Inspired and carefree, I rattled off thousands of glorious words of prose as they came to me. I was delighted at how organised I was being, making use of tiny snippets of time to write little scenes or, more often, parts of scenes. Typing up my handwritten notes, I’d slot them into ‘approximately’ the right place in my master document, and eventually I had a romance novel length piece of writing.
Thrilled, I printed out my draft and began my first proper read-through. Just a couple of pages in and I was close to tears: my story made no sense! It was full of inconsistencies and had ended up just a series of pretty disconnected, random scenes. Important issues begun in chapter 1 had been disregarded in chapter 2. Characters eyes changed colour, sometimes within a single page. In short, my manuscript was a bit of a mess. It took months of hard work to beat the story into submission.

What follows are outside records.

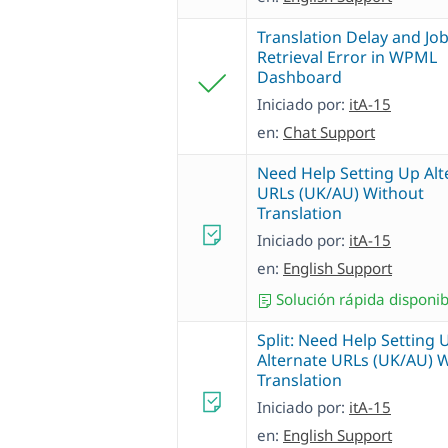
Translation Delay and Jo
Retrieval Error in WPML
Dashboard
Iniciado por:
itA-15
en:
Chat Support
Need Help Setting Up Alt
URLs (UK/AU) Without
Translation
Iniciado por:
itA-15
en:
English Support
Solución rápida disponib
Split: Need Help Setting 
Alternate URLs (UK/AU) 
Translation
Iniciado por:
itA-15
en:
English Support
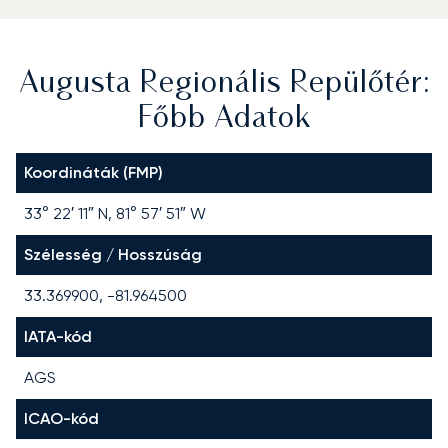
Augusta Regionális Repülőtér:
Főbb Adatok
Koordináták (FMP)
33° 22′ 11″ N, 81° 57′ 51″ W
Szélesség / Hosszúság
33.369900, -81.964500
IATA-kód
AGS
ICAO-kód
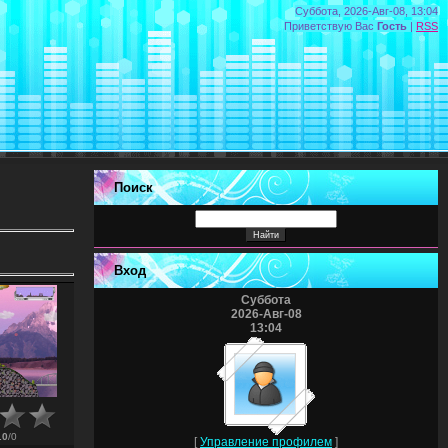
Суббота, 2026-Авг-08, 13:04
Приветствую Вас
Гость
|
RSS
Поиск
Вход
Суббота
2026-Авг-08
13:04
.0
/
0
[
Управление профилем
]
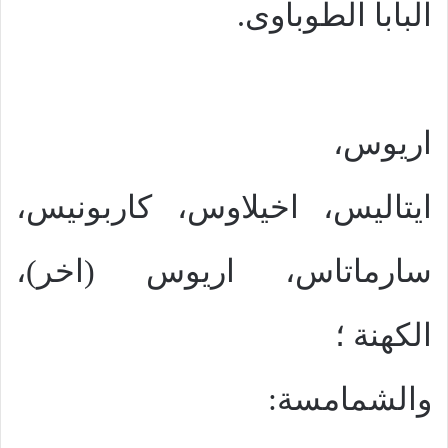
البابا الطوباوى.
اريوس،
ايتاليس، اخيلاوس، كاربونيس،
سارماتاس، اريوس (اخر)،
الكهنة ؛
والشمامسة:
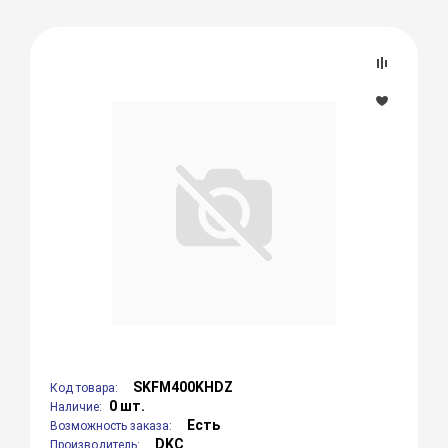
SKFM400KHDZ
Код товара:
0 шт.
Наличие:
Есть
Возможность заказа:
DKC
Производитель:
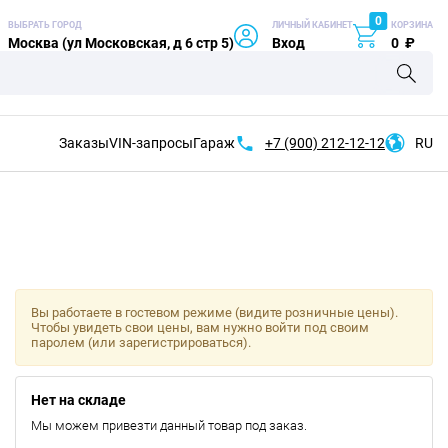
0
ВЫБРАТЬ ГОРОД
ЛИЧНЫЙ КАБИНЕТ
КОРЗИНА
Москва (ул Московская, д 6 стр 5)
Вход
0
₽
Заказы
VIN-запросы
Гараж
+7 (900)
212-12-12
RU
Вы работаете в гостевом режиме (видите розничные цены).
Чтобы увидеть свои цены, вам нужно войти под своим
паролем (или зарегистрироваться).
Нет на складе
Мы можем привезти данный товар под заказ.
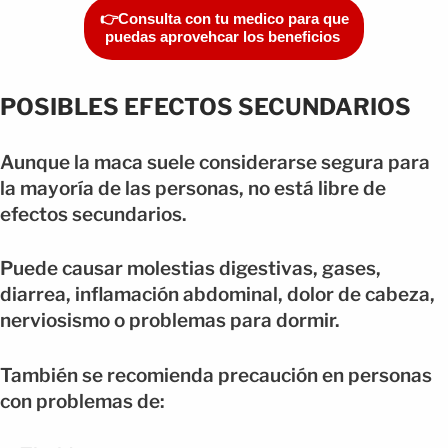
👉Consulta con tu medico para que
puedas aprovehcar los beneficios
POSIBLES EFECTOS SECUNDARIOS
Aunque la maca suele considerarse segura para
la mayoría de las personas, no está libre de
efectos secundarios.
Puede causar molestias digestivas, gases,
diarrea, inflamación abdominal, dolor de cabeza,
nerviosismo o problemas para dormir.
También se recomienda precaución en personas
con problemas de:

I was very pleased with the end result, but I couldn’t help but think the whole experience would have been a whole lot less stressful, not to mention shorter, if I’d just planned effectively.
With my second novel, ‘His Secret Daughter’, I’ve been much more organised. I now use my small snatches of time to work on smaller jobs (guest posts, interviews, book reviews…). I only ‘properly’ write when I have a decent chunk of time at my disposal, usually at least an hour. I also really tried to write the book in order, from start to finish (although I’ll admit I wasn’t ALWAYS completely successful in this aim!).
The best piece of writing advice I’ve ever been given is simply don’t jump straight in! Authors use various methods to plot their storyline BEFORE they start writing. I like to make a fairly basic sketch of the novel over a couple of pages of A4 paper – I then fill in extra details as they come to me. I divide the pages into ten areas, as that’s the number of chapters my books typically have. When I have each of those ten chapters sketched out I produce a page of notes on my hero and heroine: I’ll comment on their ages, hair colour, family members… I also find it handy to create a Pinterest board full of photos of places my characters might live or visit, as well as photos of people who look like I imagine my characters do. Only when I’ve got everything straight in my head do I actually start writing.
At the end of the day, every writer works slightly differently. I’ve found that proper planning really helps me, but it may be that what I do would make another writer feel stifled. It’s all a question of knowing how you work best, so you can decide how to plan effectively for you!